As water becomes more scarce, conflict over water rights are inevitable. “Wars will be fought over water,” Ismael Serageldin, former official of the World Bank, once pointed out.
But wars should not happen. In the Hebrew Bible, no less a figure than Moses, whose very name meant “Drawn out of Water,” once erred fatefully in his effort to obtain water. As related in chapter 20 of the Book of Numbers, the people of Israel strove with Moses after he had led them into the waterless wilderness: “Why have ye brought us into this wilderness to die here?” Seeing their plight, the Lord then instructed Moses: “Speak ye to the rock before their eyes, that it give forth its water.” But instead of speaking to the rock, Moses lifted his staff and smote the rock.
Water did come forth, momentarily, but at a terrible price. For so transgressing, Moses, along with his entire generation, was condemned to die in the desert rather than enter the Promised Land.

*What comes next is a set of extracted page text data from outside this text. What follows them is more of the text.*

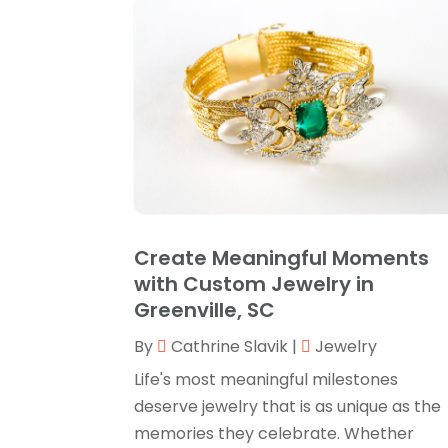
Create Meaningful Moments
with Custom Jewelry in
Greenville, SC
By
Cathrine Slavik
|
Jewelry
Life's most meaningful milestones
deserve jewelry that is as unique as the
memories they celebrate. Whether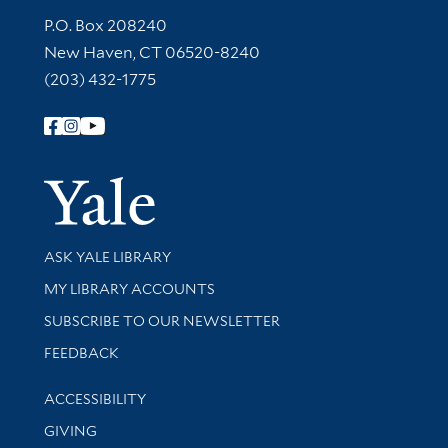
Contact Information
P.O. Box 208240
New Haven, CT 06520-8240
(203) 432-1775
Follow Yale Library
Yale Univer
Library Services
ASK YALE LIBRARY
Get research help and support
MY LIBRARY ACCOUNTS
SUBSCRIBE TO OUR NEWSLETTER
Stay updated with library news and events
FEEDBACK
Library Information
ACCESSIBILITY
GIVING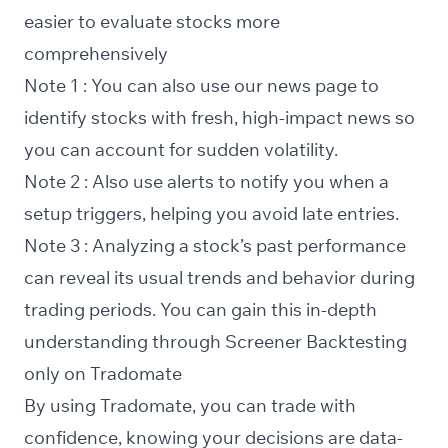
easier to evaluate stocks more
comprehensively
Note 1 : You can also use our
news
page to
identify stocks with fresh, high-impact news so
you can account for sudden volatility.
Note 2 : Also use
alerts
to notify you when a
setup triggers, helping you avoid late entries.
Note 3 : Analyzing a stock’s past performance
can reveal its usual trends and behavior during
trading periods. You can gain this in-depth
understanding through
Screener Backtesting
only on Tradomate
By using Tradomate, you can trade with
confidence, knowing your decisions are data-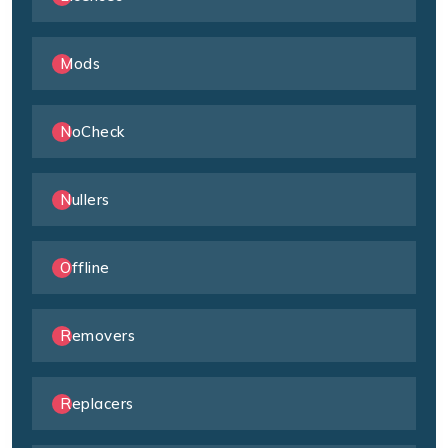
Mods
NoCheck
Nullers
Offline
Removers
Replacers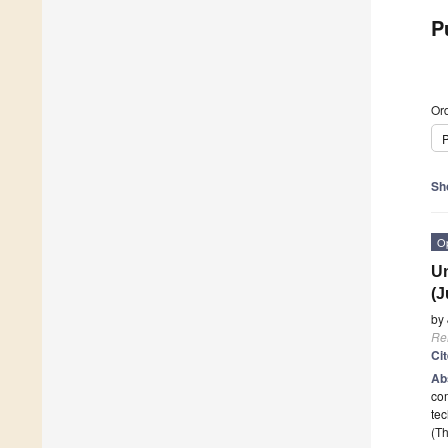
P
Ord
P
Sh
O
Un
(J
by
Re
Ci
Ab
com
tec
(Th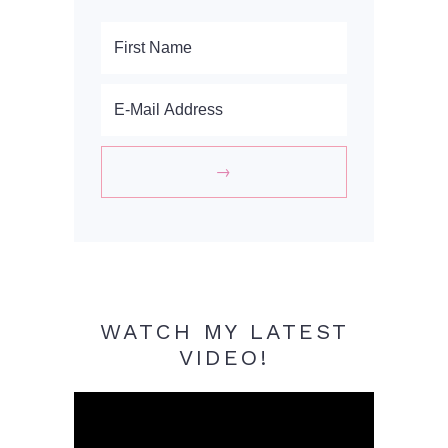
WATCH MY LATEST
VIDEO!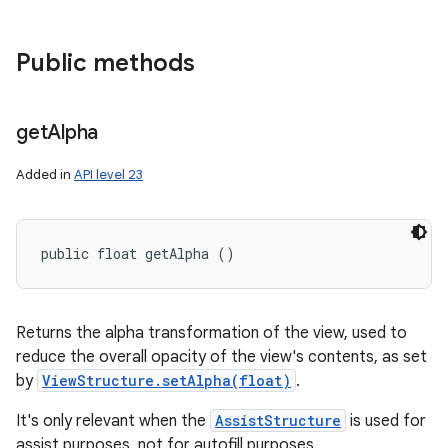
Public methods
get
Alpha
Added in
API level 23
public float getAlpha ()
Returns the alpha transformation of the view, used to
reduce the overall opacity of the view's contents, as set
by
ViewStructure.setAlpha(float)
.
It's only relevant when the
AssistStructure
is used for
assist purposes, not for autofill purposes.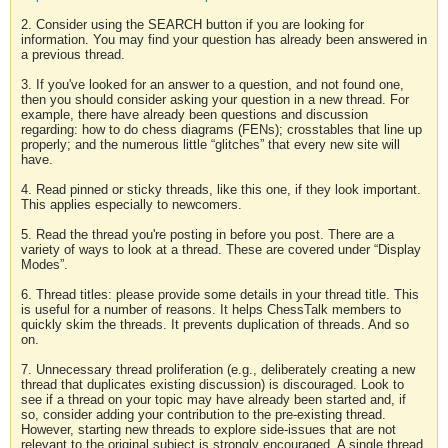
2. Consider using the SEARCH button if you are looking for
information. You may find your question has already been answered in
a previous thread.
3. If you've looked for an answer to a question, and not found one,
then you should consider asking your question in a new thread. For
example, there have already been questions and discussion
regarding: how to do chess diagrams (FENs); crosstables that line up
properly; and the numerous little “glitches” that every new site will
have.
4. Read pinned or sticky threads, like this one, if they look important.
This applies especially to newcomers.
5. Read the thread you're posting in before you post. There are a
variety of ways to look at a thread. These are covered under “Display
Modes”.
6. Thread titles: please provide some details in your thread title. This
is useful for a number of reasons. It helps ChessTalk members to
quickly skim the threads. It prevents duplication of threads. And so
on.
7. Unnecessary thread proliferation (e.g., deliberately creating a new
thread that duplicates existing discussion) is discouraged. Look to
see if a thread on your topic may have already been started and, if
so, consider adding your contribution to the pre-existing thread.
However, starting new threads to explore side-issues that are not
relevant to the original subject is strongly encouraged. A single thread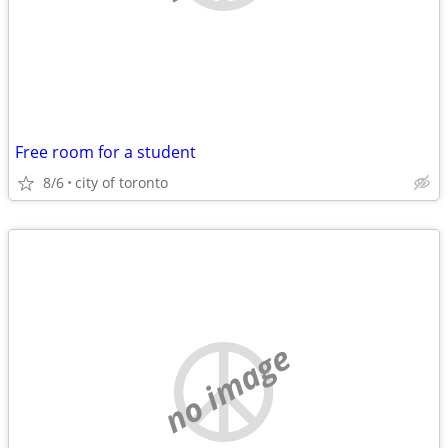
Free room for a student
8/6
city of toronto
no image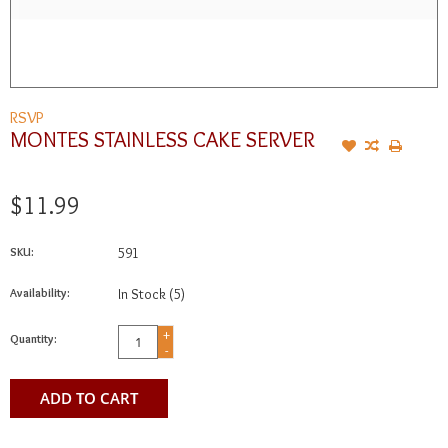
RSVP
MONTES STAINLESS CAKE SERVER
$11.99
SKU:
591
Availability:
In Stock
(5)
+
Quantity:
-
ADD TO CART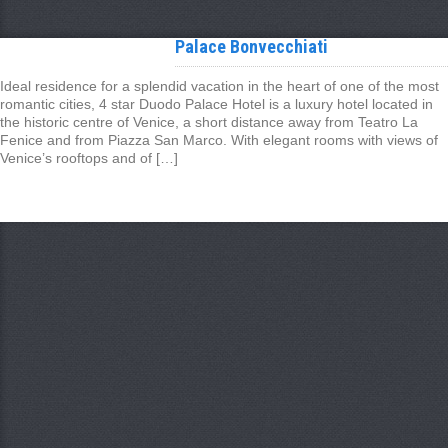
Palace Bonvecchiati
Ideal residence for a splendid vacation in the heart of one of the most
romantic cities, 4 star Duodo Palace Hotel is a luxury hotel located in
the historic centre of Venice, a short distance away from Teatro La
Fenice and from Piazza San Marco. With elegant rooms with views of
Venice’s rooftops and of […]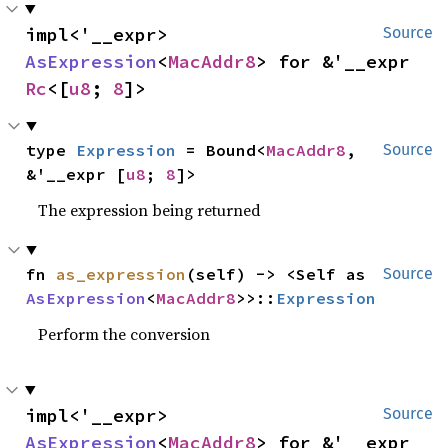
impl<'__expr> 
Source
AsExpression
<
MacAddr8
> for &'__expr 
Rc
<[
u8
; 
8
]>
type 
Expression
 = Bound<
MacAddr8
, 
Source
&'__expr [
u8
; 
8
]>
The expression being returned
fn 
as_expression
(self) -> <Self as 
Source
AsExpression
<
MacAddr8
>>::
Expression
Perform the conversion
impl<'__expr> 
Source
AsExpression
<
MacAddr8
> for &'__expr 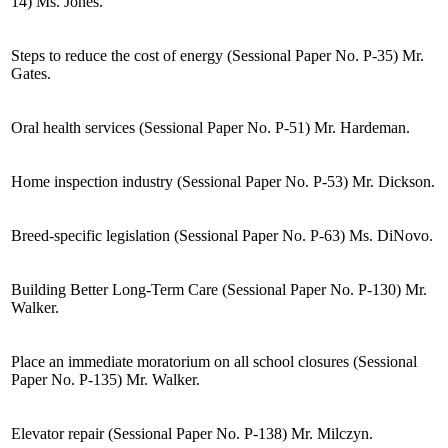
14) Ms. Jones.
Steps to reduce the cost of energy (Sessional Paper No. P-35) Mr.
Gates.
Oral health services (Sessional Paper No. P-51) Mr. Hardeman.
Home inspection industry (Sessional Paper No. P-53) Mr. Dickson.
Breed-specific legislation (Sessional Paper No. P-63) Ms. DiNovo.
Building Better Long-Term Care (Sessional Paper No. P-130) Mr.
Walker.
Place an immediate moratorium on all school closures (Sessional
Paper No. P-135) Mr. Walker.
Elevator repair (Sessional Paper No. P-138) Mr. Milczyn.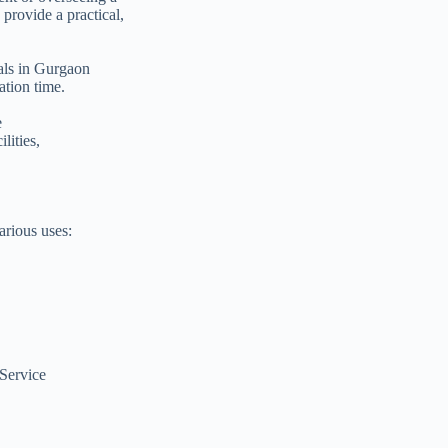
provide a practical,
tals in Gurgaon
ation time.
e
ilities,
arious uses:
Service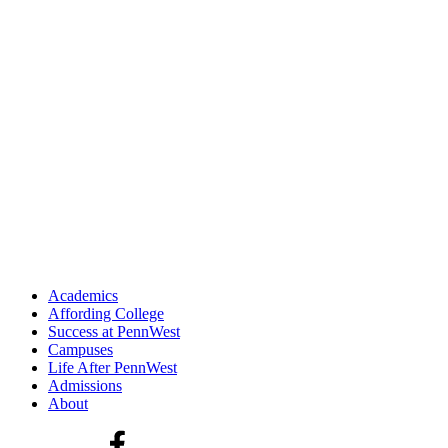
Academics
Affording College
Success at PennWest
Campuses
Life After PennWest
Admissions
About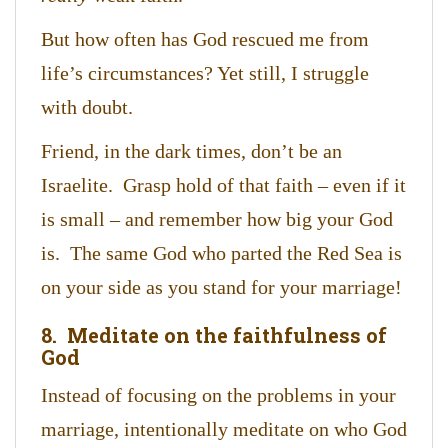
But how often has God rescued me from
life’s circumstances? Yet still, I struggle
with doubt.
Friend, in the dark times, don’t be an
Israelite. Grasp hold of that faith – even if it
is small – and remember how big your God
is. The same God who parted the Red Sea is
on your side as you stand for your marriage!
8. Meditate on the faithfulness of
God
Instead of focusing on the problems in your
marriage, intentionally meditate on who God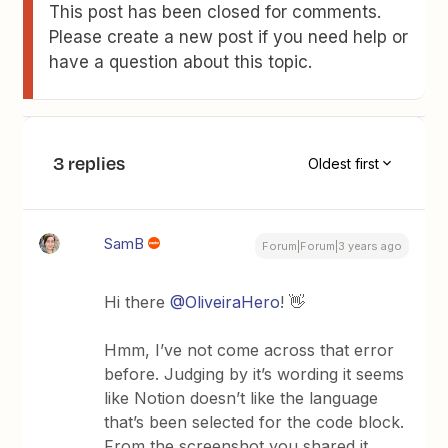
This post has been closed for comments.
Please create a new post if you need help or
have a question about this topic.
3 replies
Oldest first
SamB
Forum|Forum|3 years ago
Hi there
@OliveiraHero
! 👋
Hmm, I’ve not come across that error
before. Judging by it’s wording it seems
like Notion doesn’t like the language
that’s been selected for the code block.
From the screenshot you shared it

The passage concludes with the words: “These are the Waters of Strife, where Israel strove with the Lord.”
To end this piece, allow me to quote the words of Rebecca Solnit, author of Storming the Gates of Paradise: Landscapes for Politics: “If gold has been prized because it is the most inert element, changeless and incorruptible, water is prized for the opposite reason — its fluidity, mobility, changeability that make it a necessity and a metaphor for life itself. To value gold over water is to value economy over ecology, that which can be locked up over that which connects all things.”